Look through the entries below for the string "about", and copy each line where it is found.

[MATERIAL TO PROCESS]

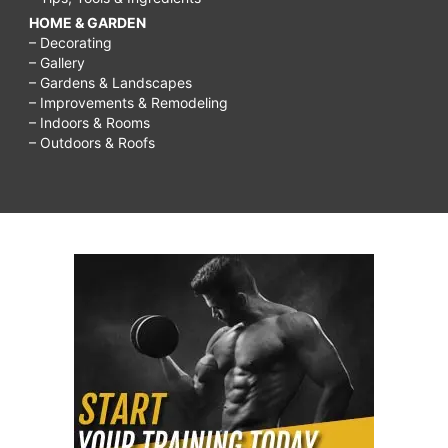
HOME & GARDEN
– Decorating
– Gallery
– Gardens & Landscapes
– Improvements & Remodeling
– Indoors & Rooms
– Outdoors & Roofs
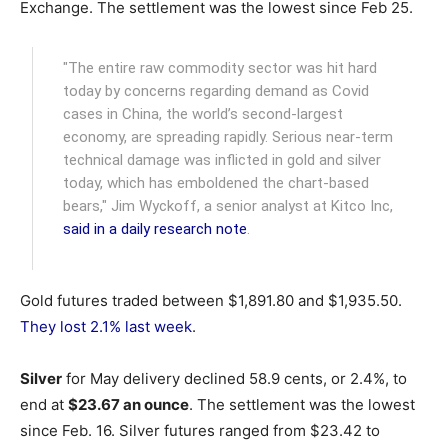
Exchange.
The settlement was the lowest since Feb 25.
"The entire raw commodity sector was hit hard
today by concerns regarding demand as Covid
cases in China, the world’s second-largest
economy, are spreading rapidly. Serious near-term
technical damage was inflicted in gold and silver
today, which has emboldened the chart-based
bears," Jim Wyckoff, a senior analyst at Kitco Inc,
said in a daily research note
.
Gold futures traded between $1,891.80 and $1,935.50.
They lost 2.1% last week
.
Silver
for May delivery declined 58.9 cents, or 2.4%, to
end at
$23.67 an ounce
. The settlement was the lowest
since Feb. 16. Silver futures ranged from $23.42 to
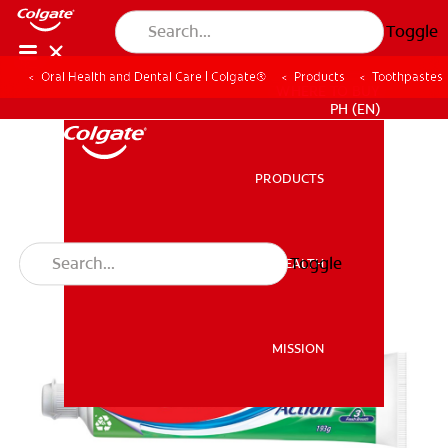
Toggle
Oral Health and Dental Care | Colgate®
Products
Toothpastes
WHERE TO BUY
PH (EN)
PRODUCTS
PRODUCTS
Toggle
ORAL HEALTH
ORAL HEALTH
MISSION
MISSION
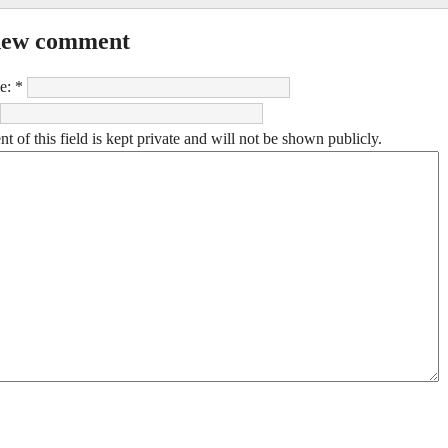
new comment
e:
*
t of this field is kept private and will not be shown publicly.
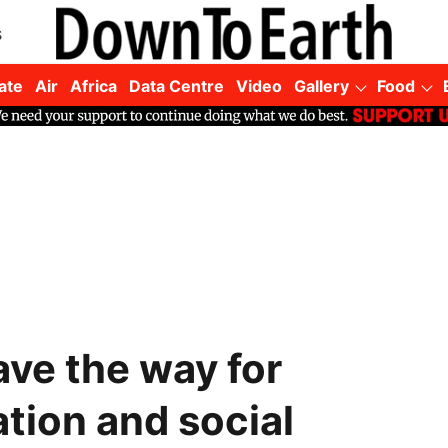
s
ate
Air
Africa
Data Centre
Video
Gallery
Food
ve the way for
ation and social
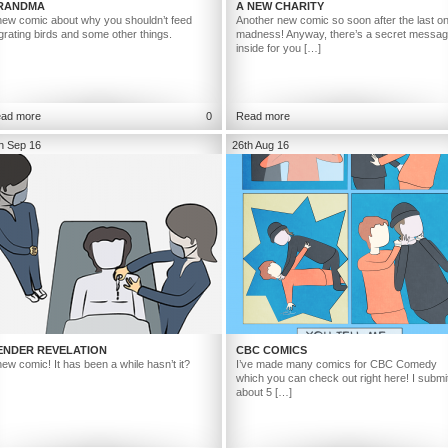
RANDMA
A NEW CHARITY
new comic about why you shouldn’t feed
Another new comic so soon after the last o
grating birds and some other things.
madness! Anyway, there’s a secret messa
inside for you […]
ad more
0
Read more
h Sep 16
26th Aug 16
ENDER REVELATION
CBC COMICS
new comic! It has been a while hasn’t it?
I’ve made many comics for CBC Comedy
which you can check out right here! I submi
about 5 […]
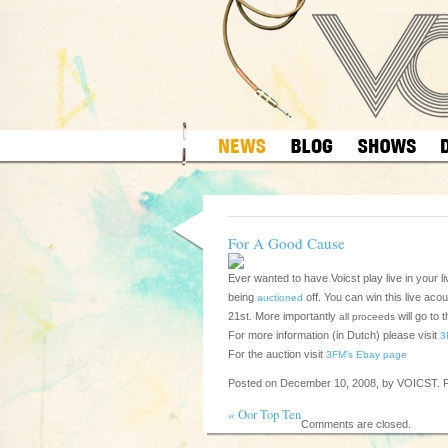
For A Good Cause
Ever wanted to have Voicst play live in your 
being
off. You can win this live ac
auctioned
21st. More importantly
will go to 
all proceeds
For more information (in Dutch) please visit
3
For the auction visit
3FM’s Ebay page
Posted on December 10, 2008, by VOICST. F
«
Oor Top Ten
Comments are closed.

[/MATERIAL TO PROCESS]

**OUTPUT:**
new comic about why you shouldn’t feed
about 5 […]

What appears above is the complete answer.